▸ What is being asked: Without including any pictures, return the records below exactly as written.

▸ Task data:
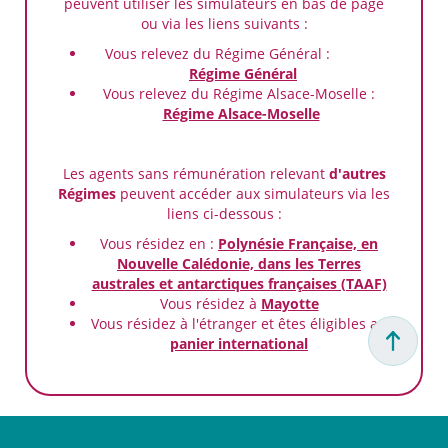
peuvent utiliser les simulateurs en bas de page
ou via les liens suivants :
Vous relevez du Régime Général :
Régime Général
Vous relevez du Régime Alsace-Moselle :
Régime Alsace-Moselle
Les agents sans rémunération relevant
d'autres
Régimes
peuvent accéder aux simulateurs via les
liens ci-dessous :
Vous résidez en :
Polynésie Française, en
Nouvelle Calédonie, dans les Terres
australes et antarctiques françaises (TAAF)
Vous résidez à
Mayotte
Vous résidez à l'étranger et êtes éligibles au
panier international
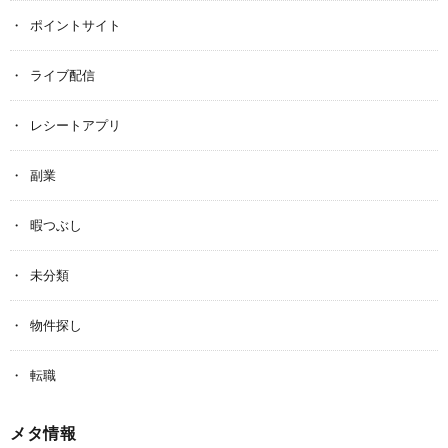
ポイントサイト
ライブ配信
レシートアプリ
副業
暇つぶし
未分類
物件探し
転職
メタ情報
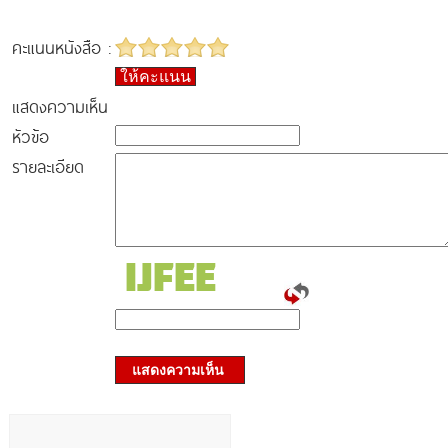
คะแนนหนังสือ :
ให้คะแนน
แสดงความเห็น
หัวข้อ
รายละเอียด
แสดงความเห็น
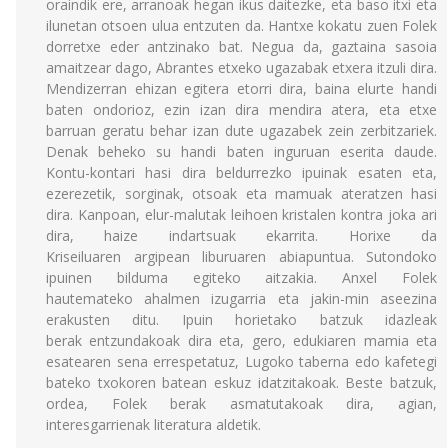
oraindik ere, arranoak hegan ikus daitezke, eta baso itxi eta
ilunetan otsoen ulua entzuten da. Hantxe kokatu zuen Folek
dorretxe eder antzinako bat. Negua da, gaztaina sasoia
amaitzear dago, Abrantes etxeko ugazabak etxera itzuli dira.
Mendizerran ehizan egitera etorri dira, baina elurte handi
baten ondorioz, ezin izan dira mendira atera, eta etxe
barruan geratu behar izan dute ugazabek zein zerbitzariek.
Denak beheko su handi baten inguruan eserita daude.
Kontu-kontari hasi dira beldurrezko ipuinak esaten eta,
ezerezetik, sorginak, otsoak eta mamuak ateratzen hasi
dira. Kanpoan, elur-malutak leihoen kristalen kontra joka ari
dira, haize indartsuak ekarrita. Horixe da
Kriseiluaren argipean liburuaren abiapuntua. Sutondoko
ipuinen bilduma egiteko aitzakia. Anxel Folek
hautemateko ahalmen izugarria eta jakin-min aseezina
erakusten ditu. Ipuin horietako batzuk idazleak
berak entzundakoak dira eta, gero, edukiaren mamia eta
esatearen sena errespetatuz, Lugoko taberna edo kafetegi
bateko txokoren batean eskuz idatzitakoak. Beste batzuk,
ordea, Folek berak asmatutakoak dira, agian,
interesgarrienak literatura aldetik.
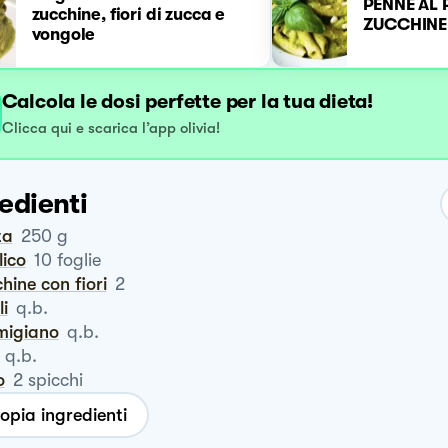
PENNE AL 
zucchine, fiori di zucca e
ZUCCHINE
vongole
Calcola le dosi perfette per la tua dieta!
Clicca qui e scarica l’app olivia!
edienti
ta
250
g
ilico
10
foglie
chine con fiori
2
li
q.b.
rmigiano
q.b.
q.b.
o
2
spicchi
opia ingredienti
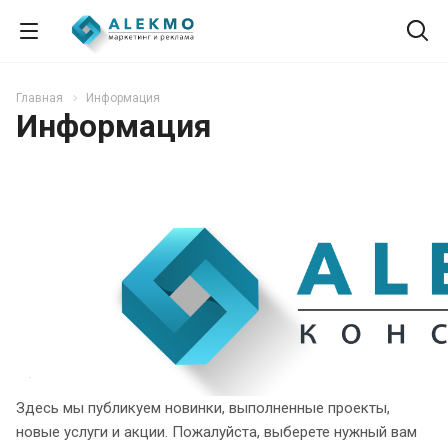
Главная
Информация
Информация
Здесь мы публикуем новинки, выполненные проекты,
новые услуги и акции. Пожалуйста, выберете нужный вам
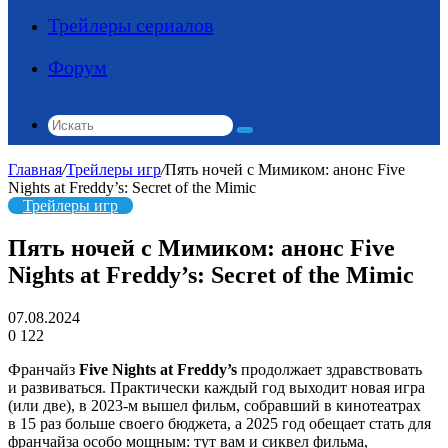
Трейлеры сериалов
Форум
Искать
Главная
/
Трейлеры игр
/
Пять ночей с Мимиком: анонс Five
Nights at Freddy’s: Secret of the Mimic
Трейлеры игр
Пять ночей с Мимиком: анонс Five
Nights at Freddy’s: Secret of the Mimic
07.08.2024
0
122
Франчайз
Five Nights at Freddy’s
продолжает здравствовать
и развиваться. Практически каждый год выходит новая игра
(или две), в 2023-м вышел фильм, собравший в кинотеатрах
в 15 раз больше своего бюджета, а 2025 год обещает стать для
франчайза особо мощным: тут вам и сиквел фильма,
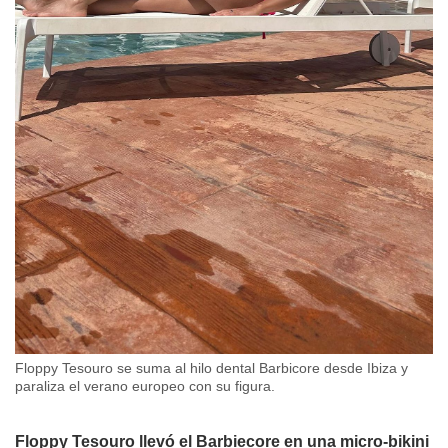
Floppy Tesouro se suma al hilo dental Barbicore desde Ibiza y
paraliza el verano europeo con su figura.
Floppy Tesouro llevó el Barbiecore en una micro-bikini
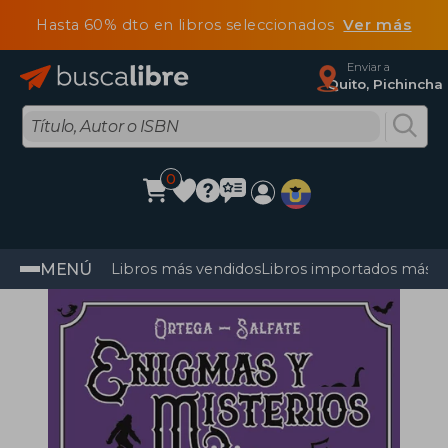
Hasta 60% dto en libros seleccionados
Ver más
Enviar a
Quito, Pichincha
0
MENÚ
Libros más vendidos
Libros importados más v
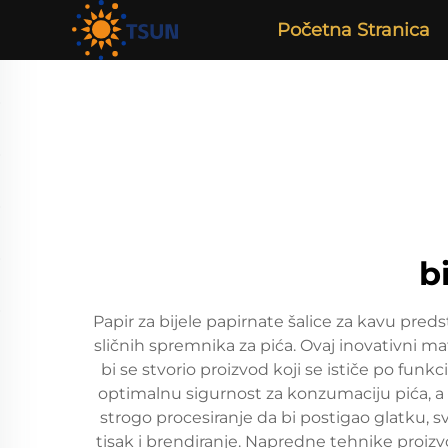
Početna Stranica
b
Papir za bijele papirnate šalice za kavu preds
sličnih spremnika za pića. Ovaj inovativni m
bi se stvorio proizvod koji se ističe po funkc
optimalnu sigurnost za konzumaciju pića, a
strogo procesiranje da bi postigao glatku, 
tisak i brendiranje. Napredne tehnike proizv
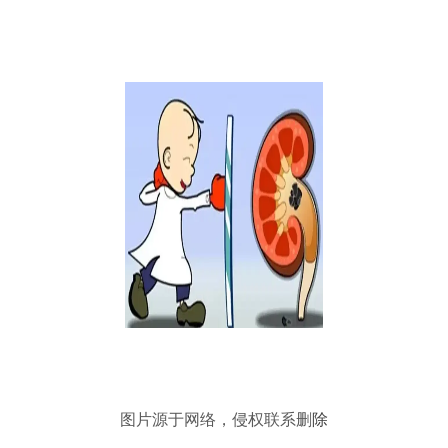
图片源于网络，侵权联系删
除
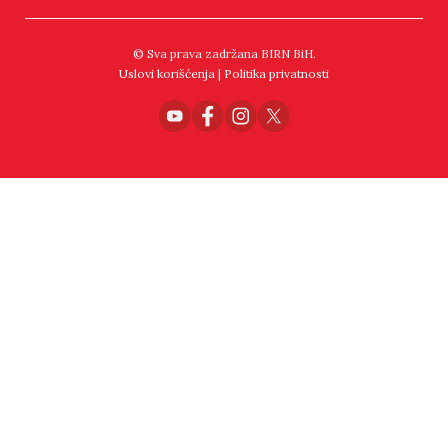
© Sva prava zadržana BIRN BiH.
Uslovi korišćenja
|
Politika privatnosti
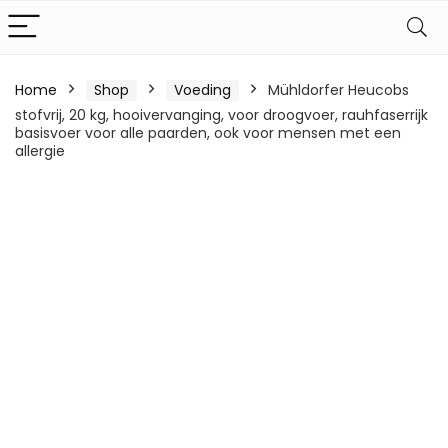
Home
Shop
Voeding
Mühldorfer Heucobs
stofvrij, 20 kg, hooivervanging, voor droogvoer, rauhfaserrijk
basisvoer voor alle paarden, ook voor mensen met een
allergie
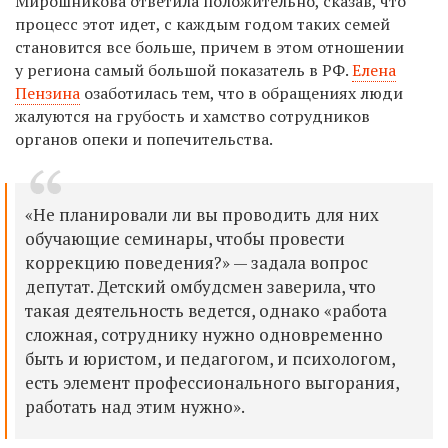
Мирошникова ответила положительно, сказав, что
процесс этот идет, с каждым годом таких семей
становится все больше, причем в этом отношении
у региона самый большой показатель в РФ.
Елена
Пензина
озаботилась тем, что в обращениях люди
жалуются на грубость и хамство сотрудников
органов опеки и попечительства.
«Не планировали ли вы проводить для них
обучающие семинары, чтобы провести
коррекцию поведения?» — задала вопрос
депутат. Детский омбудсмен заверила, что
такая деятельность ведется, однако
«работа
сложная, сотруднику нужно одновременно
быть и юристом, и педагогом, и психологом,
есть элемент профессионального выгорания,
работать над этим нужно».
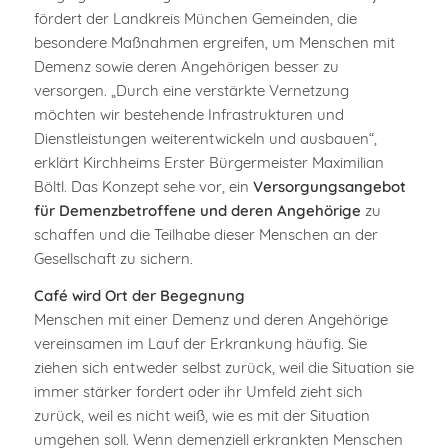
fördert der Landkreis München Gemeinden, die
besondere Maßnahmen ergreifen, um Menschen mit
Demenz sowie deren Angehörigen besser zu
versorgen. „Durch eine verstärkte Vernetzung
möchten wir bestehende Infrastrukturen und
Dienstleistungen weiterentwickeln und ausbauen“,
erklärt Kirchheims Erster Bürgermeister Maximilian
Böltl. Das Konzept sehe vor, ein
Versorgungsangebot
für Demenzbetroffene und deren Angehörige
zu
schaffen und die Teilhabe dieser Menschen an der
Gesellschaft zu sichern.
Café wird Ort der Begegnung
Menschen mit einer Demenz und deren Angehörige
vereinsamen im Lauf der Erkrankung häufig. Sie
ziehen sich entweder selbst zurück, weil die Situation sie
immer stärker fordert oder ihr Umfeld zieht sich
zurück, weil es nicht weiß, wie es mit der Situation
umgehen soll. Wenn demenziell erkrankten Menschen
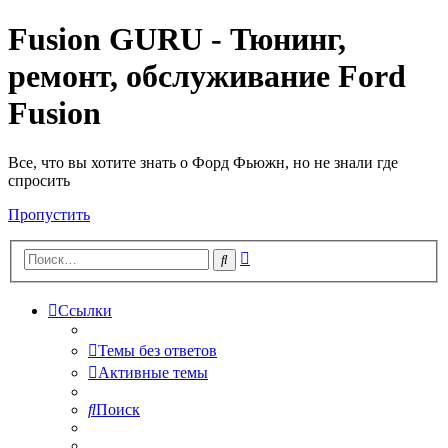
Fusion GURU - Тюнинг,
ремонт, обслуживание Ford
Fusion
Все, что вы хотите знать о Форд Фьюжн, но не знали где
спросить
Пропустить
Расширенный
Поиск
поиск
Ссылки
Темы без ответов
Активные темы
Поиск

▸ Task output:
peuvent utiliser les simulateurs en bas de page
ou via les liens suivants :
Vous relevez du Régime Général :
Régime Général
Vous relevez du Régime Alsace-Moselle :
Régime Alsace-Moselle
Les agents sans rémunération relevant
d'autres
Régimes
peuvent accéder aux simulateurs via les
liens ci-dessous :
Vous résidez en :
Polynésie Française, en
Nouvelle Calédonie, dans les Terres
australes et antarctiques françaises (TAAF)
Vous résidez à
Mayotte
Vous résidez à l'étranger et êtes éligibles au
panier international
ポイントサイト
ライブ配信
レシートアプリ
副業
暇つぶし
未分類
物件探し
転職
メタ情報
คะแนนหนังสือ :
ให้คะแนน
แสดงความเห็น
หัวข้อ
รายละเอียด
แสดงความเห็น
oraindik ere, arranoak hegan ikus daitezke, eta baso itxi eta
ilunetan otsoen ulua entzuten da. Hantxe kokatu zuen Folek
dorretxe eder antzinako bat. Negua da, gaztaina sasoia
amaitzear dago, Abrantes etxeko ugazabak etxera itzuli dira.
Mendizerran ehizan egitera etorri dira, baina elurte handi
baten ondorioz, ezin izan dira mendira atera, eta etxe
barruan geratu behar izan dute ugazabek zein zerbitzariek.
Denak beheko su handi baten inguruan eserita daude.
Kontu-kontari hasi dira beldurrezko ipuinak esaten eta,
ezerezetik, sorginak, otsoak eta mamuak ateratzen hasi
dira. Kanpoan, elur-malutak leihoen kristalen kontra joka ari
dira, haize indartsuak ekarrita. Horixe da
Kriseiluaren argipean liburuaren abiapuntua. Sutondoko
ipuinen bilduma egiteko aitzakia. Anxel Folek
hautemateko ahalmen izugarria eta jakin-min aseezina
erakusten ditu. Ipuin horietako batzuk idazleak
berak entzundakoak dira eta, gero, edukiaren mamia eta
esatearen sena errespetatuz, Lugoko taberna edo kafetegi
bateko txokoren batean eskuz idatzitakoak. Beste batzuk,
ordea, Folek berak asmatutakoak dira, agian,
interesgarrienak literatura aldetik.
PENNE AL 
zucchine, fiori di zucca e
ZUCCHINE
vongole
Calcola le dosi perfette per la tua dieta!
Clicca qui e scarica l’app olivia!
edienti
ta
250
g
ilico
10
foglie
chine con fiori
2
li
q.b.
rmigiano
q.b.
q.b.
o
2
spicchi
opia ingredienti
Главная
Информация
Информация
Здесь мы публикуем новинки, выполненные проекты,
новые услуги и акции. Пожалуйста, выберете нужный вам
Трейлеры сериалов
Форум
Искать
Главная
/
Трейлеры игр
/
Пять ночей с Мимиком: анонс Five
Nights at Freddy’s: Secret of the Mimic
Трейлеры игр
Пять ночей с Мимиком: анонс Five
Nights at Freddy’s: Secret of the Mimic
07.08.2024
0
122
Франчайз
Five Nights at Freddy’s
продолжает здравствовать
и развиваться. Практически каждый год выходит новая игра
(или две), в 2023-м вышел фильм, собравший в кинотеатрах
в 15 раз больше своего бюджета, а 2025 год обещает стать для
франчайза особо мощным: тут вам и сиквел фильма,
Floppy Tesouro se suma al hilo dental Barbicore desde Ibiza y
paraliza el verano europeo con su figura.
Floppy Tesouro llevó el Barbiecore en una micro-bikini
Hasta 60% dto en libros seleccionados
Ver más
Enviar a
Quito, Pichincha
0
MENÚ
Libros más vendidos
Libros importados más v
Početna Stranica
b
Papir za bijele papirnate šalice za kavu preds
sličnih spremnika za pića. Ovaj inovativni m
bi se stvorio proizvod koji se ističe po funkc
optimalnu sigurnost za konzumaciju pića, a
strogo procesiranje da bi postigao glatku, 
tisak i brendiranje. Napredne tehnike proizv
图片源于网络，侵权联系删
除
© Sva prava zadržana BIRN BiH.
Uslovi korišćenja
|
Politika privatnosti
Home
Shop
Voeding
Mühldorfer Heucobs
stofvrij, 20 kg, hooivervanging, voor droogvoer, rauhfaserrijk
basisvoer voor alle paarden, ook voor mensen met een
allergie
Мирошникова ответила положительно, сказав, что
процесс этот идет, с каждым годом таких семей
становится все больше, причем в этом отношении
у региона самый большой показатель в РФ.
Елена
Пензина
озаботилась тем, что в обращениях люди
жалуются на грубость и хамство сотрудников
органов опеки и попечительства.
«Не планировали ли вы проводить для них
обучающие семинары, чтобы провести
коррекцию поведения?» — задала вопрос
депутат. Детский омбудсмен заверила, что
такая деятельность ведется, однако
«работа
сложная, сотруднику нужно одновременно
быть и юристом, и педагогом, и психологом,
есть элемент профессионального выгорания,
работать над этим нужно».
fördert der Landkreis München Gemeinden, die
besondere Maßnahmen ergreifen, um Menschen mit
Demenz sowie deren Angehörigen besser zu
versorgen. „Durch eine verstärkte Vernetzung
möchten wir bestehende Infrastrukturen und
Dienstleistungen weiterentwickeln und ausbauen“,
erklärt Kirchheims Erster Bürgermeister Maximilian
Böltl. Das Konzept sehe vor, ein
Versorgungsangebot
für Demenzbetroffene und deren Angehörige
zu
schaffen und die Teilhabe dieser Menschen an der
Gesellschaft zu sichern.
Café wird Ort der Begegnung
Menschen mit einer Demenz und deren Angehörige
vereinsamen im Lauf der Erkrankung häufig. Sie
ziehen sich entweder selbst zurück, weil die Situation sie
immer stärker fordert oder ihr Umfeld zieht sich
zurück, weil es nicht weiß, wie es mit der Situation
umgehen soll. Wenn demenziell erkrankten Menschen
Fusion GURU - Тюнинг,
ремонт, обслуживание Ford
Fusion
Все, что вы хотите знать о Форд Фьюжн, но не знали где
спросить
Пропустить
Расширенный
Поиск
поиск
Ссылки
Темы без ответов
Активные темы
Поиск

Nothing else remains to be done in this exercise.